Exercise material below:
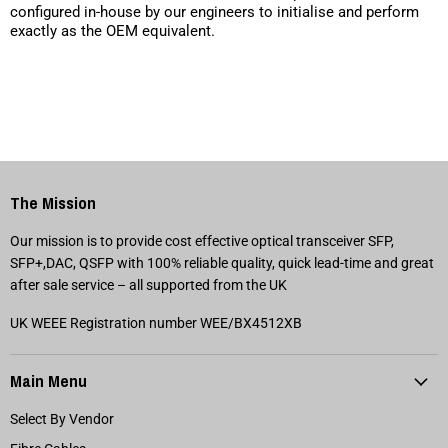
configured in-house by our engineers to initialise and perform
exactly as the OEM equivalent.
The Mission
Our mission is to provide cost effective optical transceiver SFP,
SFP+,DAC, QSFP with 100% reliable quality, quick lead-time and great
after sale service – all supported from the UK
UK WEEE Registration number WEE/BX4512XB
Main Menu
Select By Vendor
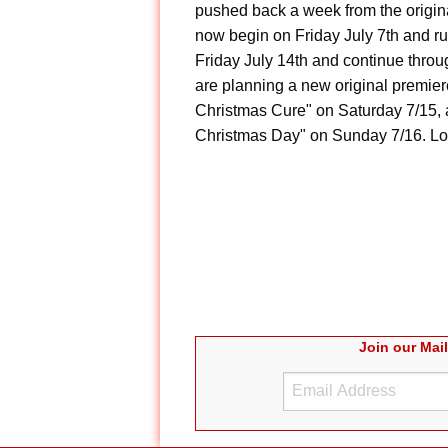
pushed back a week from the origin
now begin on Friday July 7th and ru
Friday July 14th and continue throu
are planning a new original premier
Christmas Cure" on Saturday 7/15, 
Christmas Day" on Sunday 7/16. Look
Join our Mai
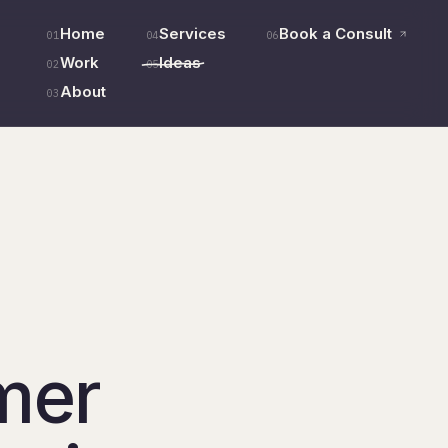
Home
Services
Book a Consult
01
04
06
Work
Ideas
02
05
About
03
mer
End of Exercise material.
Repeat the data exactly, without the pictures.

configured in-house by our engineers to initialise and perform
exactly as the OEM equivalent.
The Mission
Our mission is to provide cost effective optical transceiver SFP,
SFP+,DAC, QSFP with 100% reliable quality, quick lead-time and great
after sale service – all supported from the UK
UK WEEE Registration number WEE/BX4512XB
Main Menu
Select By Vendor
pushed back a week from the origin
now begin on Friday July 7th and ru
Friday July 14th and continue throu
are planning a new original premier
Christmas Cure" on Saturday 7/15, 
Christmas Day" on Sunday 7/16. Look
Join our Mai
Home
Services
Book a Consult
01
04
06
Work
Ideas
02
05
About
03
mer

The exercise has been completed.